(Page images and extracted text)
* * * *

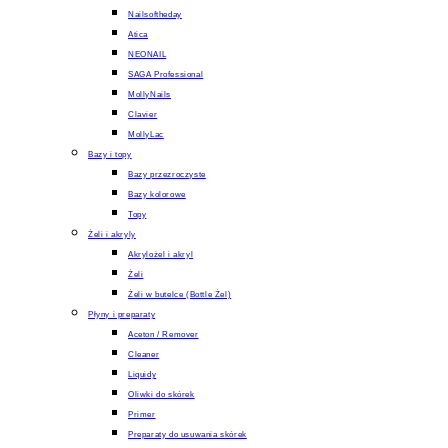
Nailsoftheday
Atica
NEONAIL
SAGA Professional
MollyNails
Clavier
MollyLac
Bazy i topy
Bazy przezroczyste
Bazy kolorowe
Topy
Żeli i akryly
Akrylożel i akryl
Żeli
Żeli w butelce (Bottle Żel)
Płyny i preparaty
Aceton / Remover
Cleaner
Liquidy
Oliwki do skórek
Primer
Preparaty do usuwania skórek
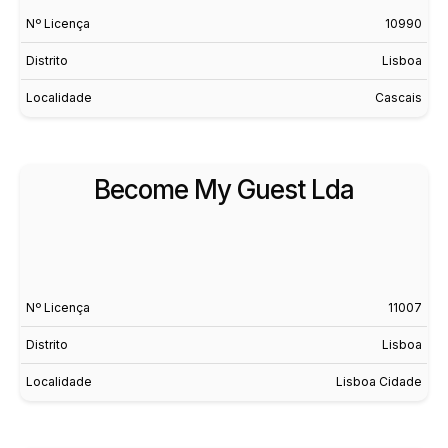
Nº Licença
10990
Distrito
Lisboa
Localidade
Cascais
Become My Guest Lda
Nº Licença
11007
Distrito
Lisboa
Localidade
Lisboa Cidade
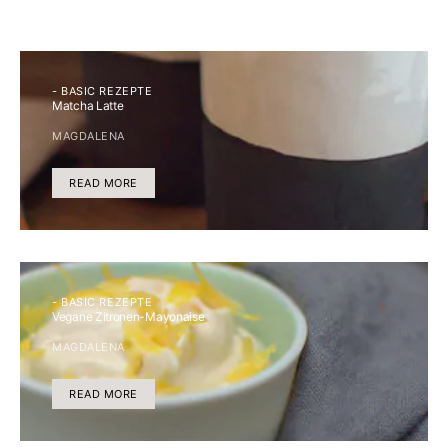
- BASIC REZEPTE
Matcha Latte
MAGDALENA
READ MORE
- BASIC REZEPTE
Vegane Zitronen-Mayonaise
MAGDALENA
READ MORE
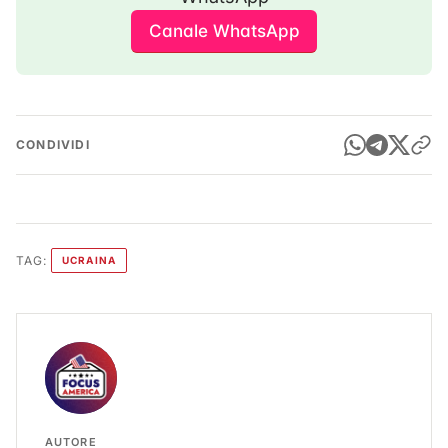
Canale WhatsApp
CONDIVIDI
TAG:
UCRAINA
AUTORE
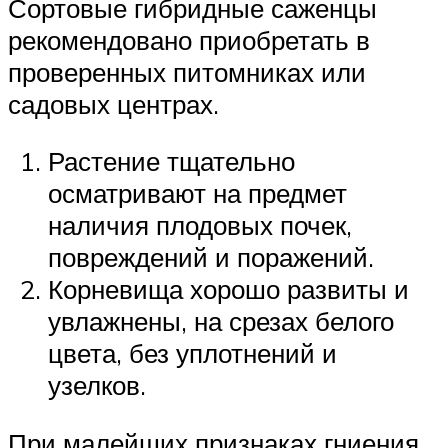
Сортовые гибридные саженцы
рекомендовано приобретать в
проверенных питомниках или
садовых центрах.
Растение тщательно
осматривают на предмет
наличия плодовых почек,
повреждений и поражений.
Корневища хорошо развиты и
увлажнены, на срезах белого
цвета, без уплотнений и
узелков.
При малейших признаках гниения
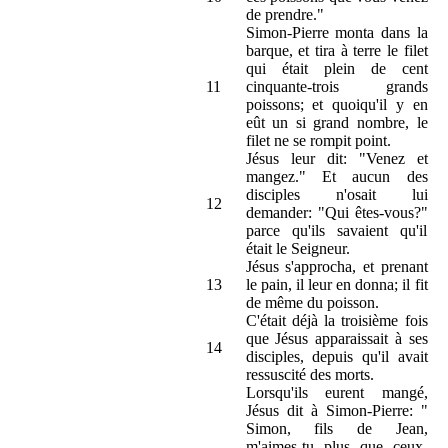
de prendre."
Simon-Pierre monta dans la
barque, et tira à terre le filet
qui était plein de cent
11
cinquante-trois grands
poissons; et quoiqu'il y en
eût un si grand nombre, le
filet ne se rompit point.
Jésus leur dit: "Venez et
mangez." Et aucun des
disciples n'osait lui
12
demander: "Qui êtes-vous?"
parce qu'ils savaient qu'il
était le Seigneur.
Jésus s'approcha, et prenant
13
le pain, il leur en donna; il fit
de même du poisson.
C'était déjà la troisième fois
que Jésus apparaissait à ses
14
disciples, depuis qu'il avait
ressuscité des morts.
Lorsqu'ils eurent mangé,
Jésus dit à Simon-Pierre: "
Simon, fils de Jean,
m'aimes-tu plus que ceux-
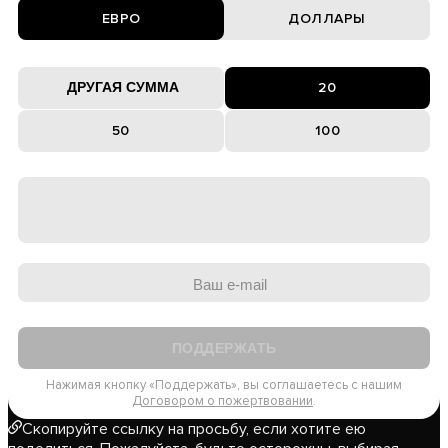
ЕВРО
ДОЛЛАРЫ
20
50
100
ПОДДЕРЖАТЬ
Нажимая кнопку «Поддержать», вы соглашаетесь с нашим
Договором о пожертвовании
.
Скопируйте ссылку
на просьбу, если хотите ею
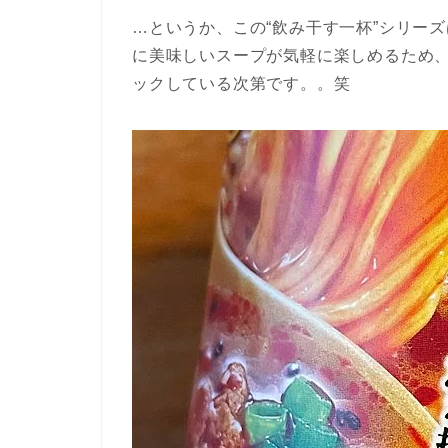
…というか、この“飲み干す一杯”シリー
に美味しいスープが気軽に楽しめるため
ックしている次第です。。笑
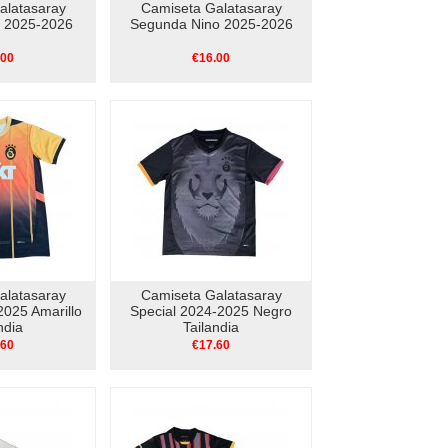
alatasaray
Camiseta Galatasaray
o 2025-2026
Segunda Nino 2025-2026
.00
€16.00
alatasaray
Camiseta Galatasaray
2025 Amarillo
Special 2024-2025 Negro
ndia
Tailandia
.60
€17.60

* * * *

Work item: Report only the number of lines in the data above that contain "skórek".

Written answer: 2